India concocted story of attack on fishing boats

16 Nov

By Muhammad Jamil
India media including India Times carried four-liner news that Pakistan submarine on Thursday fired at four Indian boats carrying 25 fishermen on port of Jakhau village in Gujarat. According to laconic details, one fisherman was injured in the firing and 24 others were arrested by Pakistan navy. There was earlier report last month that Pakistani navy had fired at an Indian boat off the Gujarat coast, killing one fisherman.

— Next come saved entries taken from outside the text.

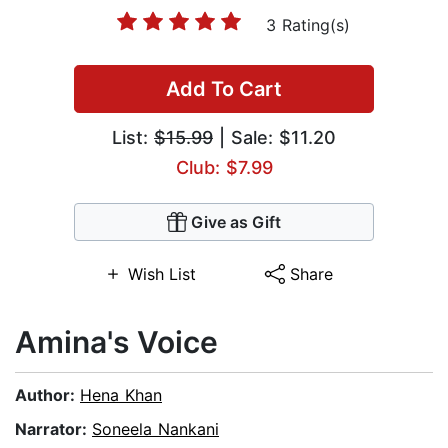
3 Rating(s)
Add To Cart
List:
$15.99
| Sale: $11.20
Club: $7.99
Give as Gift
Wish List
Share
Amina's Voice
Author:
Hena Khan
Narrator:
Soneela Nankani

The report stated that Pakistan seized 837 Indian boats and put 257 Indian fishermen in jails. According to the Press Trust of India, an Indian delegation is set to visit Pakistan in order to inspect 22 seized Indian boats.
India has he habit of staging fishing boat dramas that too at Gujarat, but this time it never occurred to the Indian propagandists that Submarine is not meant for attacking fishing boats but naval ships, submarines and high-value targets.
According to naval experts, torpedo and missiles are an expensive affair, and secondly submarine cannot detect fishing boat on the surface. While others are of the opinion that periscope is the eye of the submarine, which was invented and developed solely for the purpose of providing a means to view the surface without fear of detection by surface craft.
While it is primarily simple in principle, actually it is a complicated piece of apparatus. Almost all the navies of the world have similar instruments with only minor variations. However, it can detect the fishing vessel or fishing boat if engines are on and not quiet.
Anyhow, a nuclear-powered US submarine surfacing during routine operations in 2001off the coast of Hawaii yad struck and sank a Japanese fishing vessel carrying 35 people, including 13 students from a fisheries high school.
Coast Guard teams rescued 26 of those who had been aboard the 150-foot fishing boat, identified as the Ehime Maru.
Having that said, India seems to be running short of the scripts, which is why it is using boat dramas in conducting its false flag operations to discredit Pakistan.
The story on 18th September 2015 made public was titled “one Killed as unmarked ship fires at Indian fishing boat Off Gujarat Coast.” However, the report had many holes, as according to the report “it was not clear whether the ship that attacked the boat was from Pakistan. The story continued: “The fishing boat, named Prem Raj, had set sail from the port of Okha in Gujarat with five people on board on September 8.
The Indian coastguard rushed two ships, the Vijit and the Meeraben to investigate the incident and launch a search operation.”
In the third week of January 2015, Indian drama of suspicious terror boat had been exposed. Since then Indian government is mute over the issue as if nothing had happened. Immediately after the incident, the Indian Coast Guard had said that it intercepted a suspicious fishing boat 365 km off the Porbandar coast on December 31 night. “When the Coast Guard ship fired warning shots and asked the crew to stop and identify, the crew set the boat afire”, said the coastguard. India’s defence ministry sources recounted the entire episode as narrated by the coast guard with the addition that “the National Technical Research Organisation (NTRO) had intercepted a conversation from Karachi on transferring vital equipment to the western coast of India. But that conversation was never produced in the court or any other forum, which meant it was a frame up.
Ajai Shukla, a noted defence analyst and former army officer had said: “Who knows the story behind the story. We may never discover the truth. But as it stands, the coastguard’s story of the high seas encounter doesn’t stand scrutiny.
This is strictly my military opinion.” Another retired senior intelligence official said: “If it really was a boat carrying terrorists for a 26/11 kind of an attack, its crew would have attacked the Coast Guard ship first, and blown up the boat only after harming the Coast Guard.” The question is also being asked as to why the Coast Guard chased the boat when it was on the fringe of India’s exclusive economic zone (EEZ), which extends up to 200 nautical miles or 370 km. The aim of this stereotype Indian orchestrated event was to create an environment against Pakistan prior to US President Barrack Obama’s visit to India.